While post-ICH oral anticoagulation continues to be a debated practice, the impact of ICH location on functional outcomes after therapy resumption is not well understood.
In order to better understand how ICH location affects outcomes, researchers led by Alessandro Biffi, MD, of Massachusetts General Hospital in Boston conducted a meta-analysis of patient data collected from 3 studies: the OAT-ICH study conducted in Germany (n=542), a longitudinal primary ICH study conducted in Boston (n=268), and the multicenter ERICH study (n=217).
In total, 641 patients with nonlobar ICH and 386 with lobar ICH, all of whom were receiving oral anticoagulation treatment, were included in the study. After ICH, 28% of nonlobar ICH survivors and 23% of lobar ICH survivors resumed oral anticoagulation. In both patient groups, resumption of oral anticoagulants was not associated with ICH volume, CHADS2 score, or HAS-BLED score (P >.20).
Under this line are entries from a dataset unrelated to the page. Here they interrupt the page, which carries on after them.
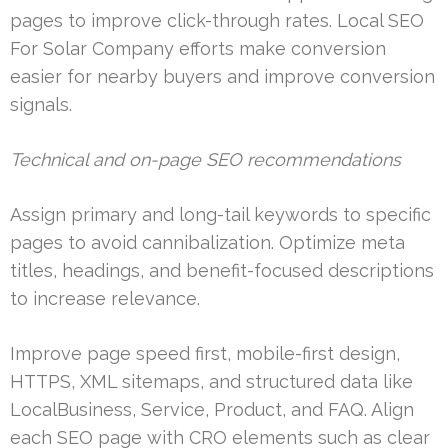
pages to improve click-through rates. Local SEO
For Solar Company efforts make conversion
easier for nearby buyers and improve conversion
signals.
Technical and on-page SEO recommendations
Assign primary and long-tail keywords to specific
pages to avoid cannibalization. Optimize meta
titles, headings, and benefit-focused descriptions
to increase relevance.
Improve page speed first, mobile-first design,
HTTPS, XML sitemaps, and structured data like
LocalBusiness, Service, Product, and FAQ. Align
each SEO page with CRO elements such as clear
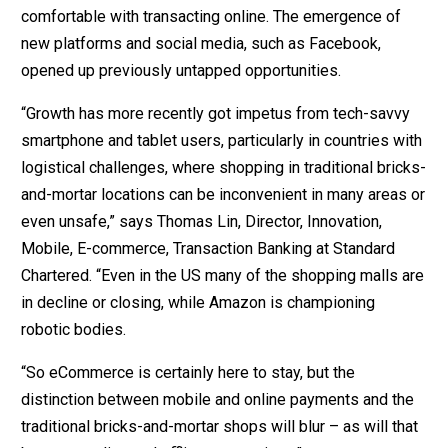
comfortable with transacting online. The emergence of
new platforms and social media, such as Facebook,
opened up previously untapped opportunities.
“Growth has more recently got impetus from tech-savvy
smartphone and tablet users, particularly in countries with
logistical challenges, where shopping in traditional bricks-
and-mortar locations can be inconvenient in many areas or
even unsafe,” says Thomas Lin, Director, Innovation,
Mobile, E-commerce, Transaction Banking at Standard
Chartered. “Even in the US many of the shopping malls are
in decline or closing, while Amazon is championing
robotic bodies.
“So eCommerce is certainly here to stay, but the
distinction between mobile and online payments and the
traditional bricks-and-mortar shops will blur – as will that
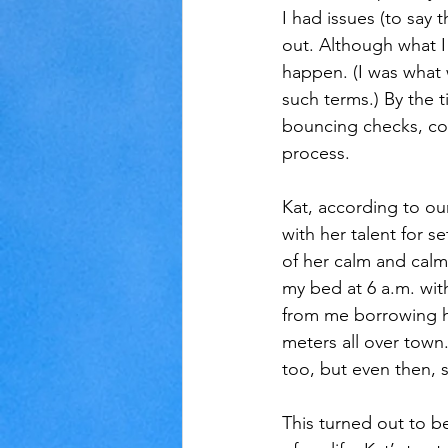
I had issues (to say 
out. Although what I
happen. (I was what
such terms.) By the 
bouncing checks, co
process.
Kat, according to ou
with her talent for s
of her calm and calmi
my bed at 6 a.m. with
from me borrowing he
meters all over tow
too, but even then, 
This turned out to be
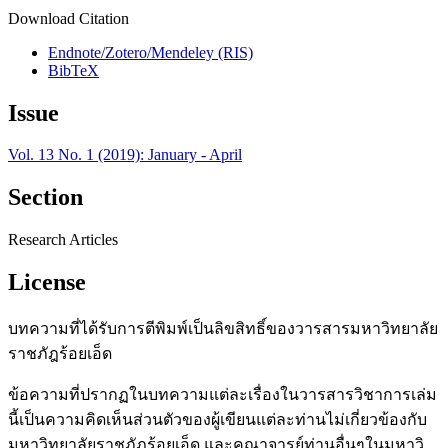
Download Citation
Endnote/Zotero/Mendeley (RIS)
BibTeX
Issue
Vol. 13 No. 1 (2019): January - April
Section
Research Articles
License
บทความที่ได้รับการตีพิมพ์เป็นลิขสิทธิ์ของวารสารมหาวิทยาลัย
ราชภัฎร้อยเอ็ด
ข้อความที่ปรากฏในบทความแต่ละเรื่องในวารสารวิชาการเล่ม
นี้เป็นความคิดเห็นส่วนตัวของผู้เขียนแต่ละท่านไม่เกี่ยวข้องกับ
มหาวิทยาลัยราชภัฎร้อยเอ็ด และคณาจารย์ท่านอื่นๆในมหาวิ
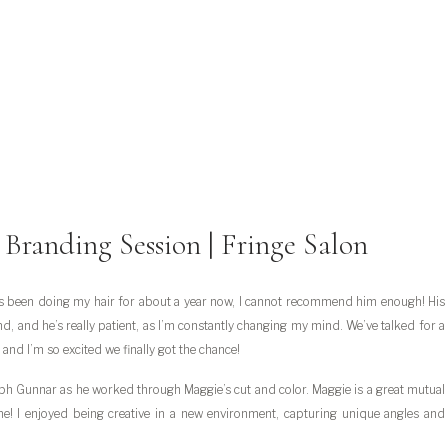
e Branding Session | Fringe Salon
s been doing my hair for about a year now, I cannot recommend him enough! His
d, and he’s really patient, as I’m constantly changing my mind. We’ve talked for a
 and I’m so excited we finally got the chance!
ph Gunnar as he worked through Maggie’s cut and color. Maggie is a great mutual
ime! I enjoyed being creative in a new environment, capturing unique angles and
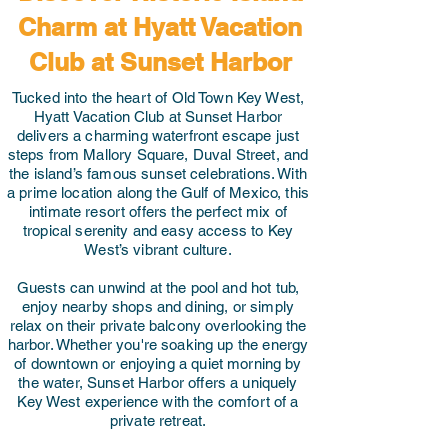
Charm at Hyatt Vacation
Club at Sunset Harbor
Tucked into the heart of Old Town Key West,
Hyatt Vacation Club at Sunset Harbor
delivers a charming waterfront escape just
steps from Mallory Square, Duval Street, and
the island’s famous sunset celebrations. With
a prime location along the Gulf of Mexico, this
intimate resort offers the perfect mix of
tropical serenity and easy access to Key
West’s vibrant culture.
Guests can unwind at the pool and hot tub,
enjoy nearby shops and dining, or simply
relax on their private balcony overlooking the
harbor. Whether you're soaking up the energy
of downtown or enjoying a quiet morning by
the water, Sunset Harbor offers a uniquely
Key West experience with the comfort of a
private retreat.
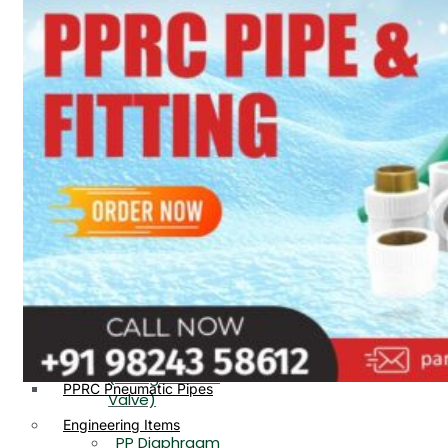
PP, PVDF, HDPE Ball
End
Valve Flange End
PP Flow Indicator
PP Diaphragm Valve Flange
PP Ball Valve
End
Thread End
PP Y Type Strainer Flange
End
PP Foot Valve
Flange End, Thread
Plastic Fittings
End
PPRC Pipe Fittings
PPRC Pneumatic Fittings
PP Non Return
HDPE Fittings
Valve Flange End,
PP Fittings
Thread End
Plastic Pipes
PP Butterfly Valve
HDPE Pipes
PPR Pipes
PP Flow Indicator
PP Pipes
(PP Sight Glass
PPRC Pneumatic Pipes
Valve)
Engineering Items
PP Diaphragm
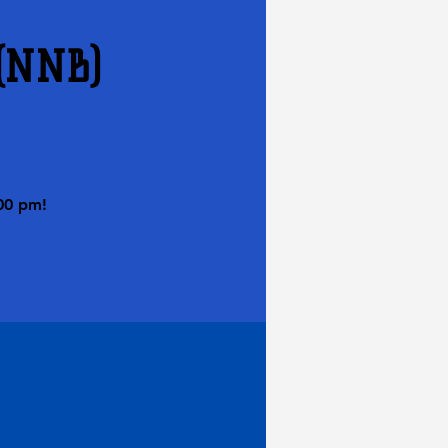
 (NNB)
00 pm!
Among patients with lobar ICH, resumption of oral anticoagulants was associated with modified Rankin Scale score at discharge (oral anticoagulation [OA]: median 3.5, interquartile range [IQR] 3-5; no OA: median 4.0, IQR 3-5; P =.011).
After multivariate analyses, resumption of oral anticoagulants after nonlobar and lobar ICH was associated with decreased mortality (nonlobar: hazard ratio [HR] 0.22, 95% CI, 0.16-0.30; P <.0001; lobar: HR 0.25, 95% CI, 0.17-0.38; P <.0001) and improvements in functional outcomes (nonlobar: HR 5.12, 95% CI, 3.86-6.80; P <.0001; lobar: HR 4.89, 95% CI, 3.25-7.36; P <.0001) at 1-year follow-up.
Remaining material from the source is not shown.